Dinkes Kulon Progo mengintensifkan pengawasan peredaran obat daftar G

id Peredaran obat daftar G

Dinkes Kulon Progo mengintensifkan pengawasan peredaran obat daftar G

Pelaksana tugas Kelapa Dinas Kesehatan (Dinkes) Kulon Progo Sri Budi Utami. (Foto ANTARA/Sutarmi)

Kulon Progo (ANTARA) - Dinas Kesehatan Kabupaten Kulon Progo, Daerah Istimewa Yogyakarta mengintensifkan pengawasan peredaran obat daftar G yang banyak disalahgunakan masyarakat di wilayah tersebut.

Pelaksana tugas Kelapa Dinas Kesehatan (Dinkes) Kulon Progo Sri Budi Utami, Jumat, mengatakan obat daftar G itu merupakan jenis obat yang boleh didapat atau dibeli dengan resep dokter.

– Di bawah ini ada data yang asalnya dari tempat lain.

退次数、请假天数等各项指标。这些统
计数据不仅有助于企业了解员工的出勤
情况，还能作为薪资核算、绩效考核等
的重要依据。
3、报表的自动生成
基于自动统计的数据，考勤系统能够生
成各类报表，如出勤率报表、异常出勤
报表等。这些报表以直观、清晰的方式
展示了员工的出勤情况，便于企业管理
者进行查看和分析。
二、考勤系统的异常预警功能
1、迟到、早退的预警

"Tidak bisa kami pungkiri ada masyarakat yang membeli obat secara bebas di apotek meski masuk dalam daftar G," kata Sri Budi.

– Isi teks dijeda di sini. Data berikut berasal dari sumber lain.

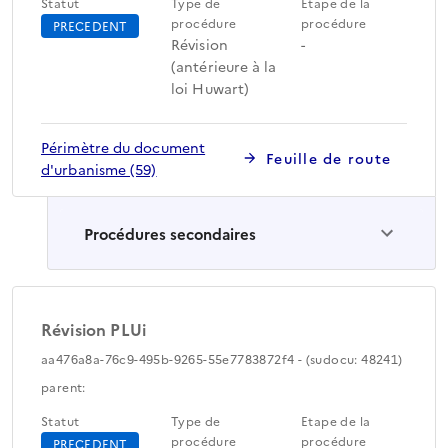
Statut
Type de
Etape de la
procédure
procédure
PRECEDENT
Révision
-
(antérieure à la
loi Huwart)
Périmètre du document
Feuille de route
d'urbanisme (59)
Procédures secondaires
Révision PLUi
aa476a8a-76c9-495b-9265-55e7783872f4 - (sudocu: 48241)
parent:
Statut
Type de
Etape de la
procédure
procédure
PRECEDENT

Ia mengatakan di wilayah DIY, khususnya di Kabupaten Kulon Progo, penggunaan obat daftar G sudah mulai ditertibkan. Ia mencontohkan pembelian amoxilin sudah ditertibkan, bahwa untuk mendapatkan obat itu harus menggunakan resep dokter.

"Kami sudah menertibkan apotek-apotek yang ada di Kulon Progo. Artinya, kami ingatkan kembali bahwa obat daftar G ini tidak bisa dibeli masyarakat dengan bebas, dan harus menggunakan resep dokter," katanya.

Sri Budi mengakui banyak warga Kulon Progo ditangkap pihak penegak hukum karena menyalahgunakan obat daftar G. Menurutnya, kasus itu menjadi bahan instrospeksi semua pihak, apakah pengawasan Dinkes yang kurang ketat atau pihak penjual yang terlalu longgar, dan unsur masyarakat.

"Kelonggaran-kelonggaran itu bisa dikatakan kecolongan. Kami akan evaluasi, dan kami akan tertibkan. Saat ini apotek akan berpikir dua kali, karena kalau ketahuan akan diberikan sanksi," katanya.

Terkait peredaran obat palsu, lanjut Sri Budi, sampai saat ini Dinas Kesehatan Kulon Progo belum mendapat laporan resmi atau tertulis, baik yang dari kesehatan maupun masyarakat. Tetapi, Dinkes yang memiliki kewenangan dan tugas untuk itu, tetap melakukan pengawasan.

Dinkes mempunyai jejaring baik apotek maupun petugas yang akan berkoordinasi dengan BPOM. Artinya, sudah ada sistem bagaimana mengawasi obat-obat palsu. Jadi obat yang beredar secara resmi ada prosedur dan kode. Yang bisa Dinkes lakukan adalah melakukan inspeksi mendadak dan menerima laporan masyarakat.

"Kami juga mengajarkan bagaimana mengetahui obat tersebut asli atau palsu. Hal ini tidak mudah, tapi paling tidak di setiap produk obat dan bahan makan ada kode dan nomor registrasi BPOM," katanya.

Selain itu, lanjut Sri Budi, Dinkes akan meningkatkan koordinasi dengan jaring BPOM, yang sudah ada mekanisme pengawasan sendiri.

"Unsur yang ada di daerah akan bekerja sama untuk mengawasi peredaran obat tersebut," katanya.